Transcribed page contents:
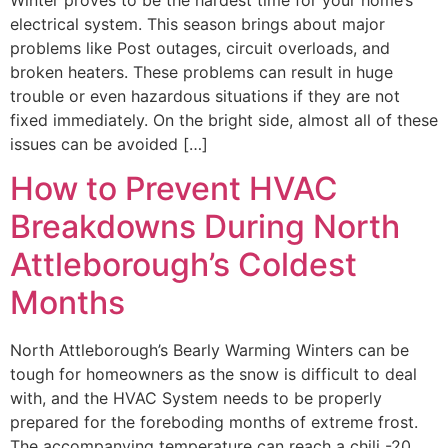
electrical system. This season brings about major
problems like Post outages, circuit overloads, and
broken heaters. These problems can result in huge
trouble or even hazardous situations if they are not
fixed immediately. On the bright side, almost all of these
issues can be avoided […]
How to Prevent HVAC
Breakdowns During North
Attleborough’s Coldest
Months
North Attleborough’s Bearly Warming Winters can be
tough for homeowners as the snow is difficult to deal
with, and the HVAC System needs to be properly
prepared for the foreboding months of extreme frost.
The accompanying temperature can reach a chili -20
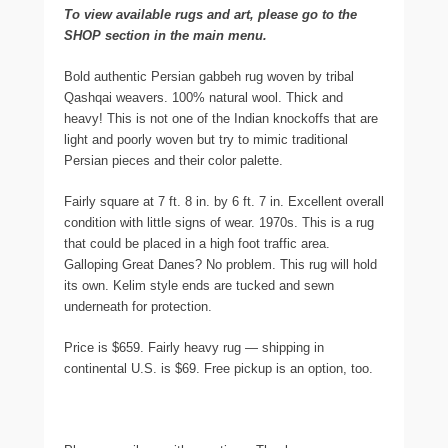
To view available rugs and art, please go to the
SHOP section in the main menu.
Bold authentic Persian gabbeh rug woven by tribal
Qashqai weavers. 100% natural wool. Thick and
heavy! This is not one of the Indian knockoffs that are
light and poorly woven but try to mimic traditional
Persian pieces and their color palette.
Fairly square at 7 ft. 8 in. by 6 ft. 7 in. Excellent overall
condition with little signs of wear. 1970s. This is a rug
that could be placed in a high foot traffic area.
Galloping Great Danes? No problem. This rug will hold
its own. Kelim style ends are tucked and sewn
underneath for protection.
Price is $659. Fairly heavy rug — shipping in
continental U.S. is $69. Free pickup is an option, too.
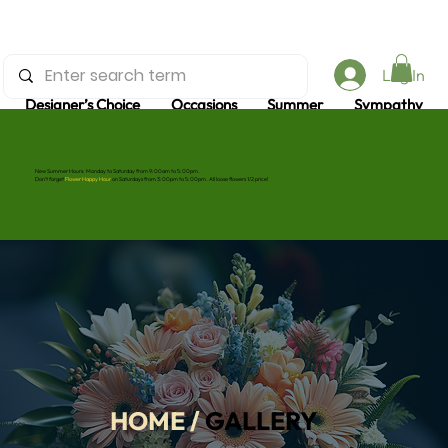
and gifts
Log In
too
Designer’s Choice
Occasions
Summer
Sympathy
New Summer Hours: Monday to Saturday from 9:00am to 5:00pm.
Don’t forget
Flower Happy Hour
on Saturdays from 3:00pm to 5:00pm. All loose flowers 1/2 price!
HOME
/
GALLERY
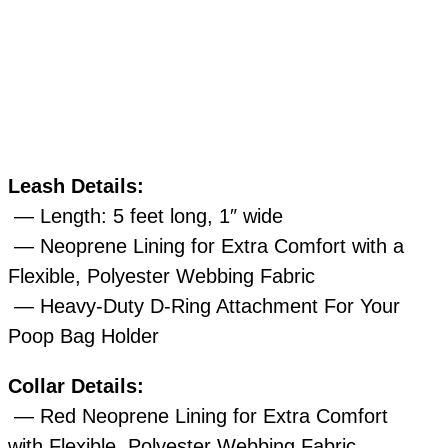
Leash Details:
— Length: 5 feet long, 1″ wide
— Neoprene Lining for Extra Comfort with a
Flexible, Polyester Webbing Fabric
— Heavy-Duty D-Ring Attachment For Your
Poop Bag Holder
Collar Details:
— Red Neoprene Lining for Extra Comfort
with Flexible, Polyester Webbing Fabric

§ **About this exercise**
With "from" as the string to match, show every line of the entries above that has it.

§ **Solution**
New Summer Hours: Monday to Saturday from 9:00am to 5:00pm.
on Saturdays from 3:00pm to 5:00pm. All loose flowers 1/2 price!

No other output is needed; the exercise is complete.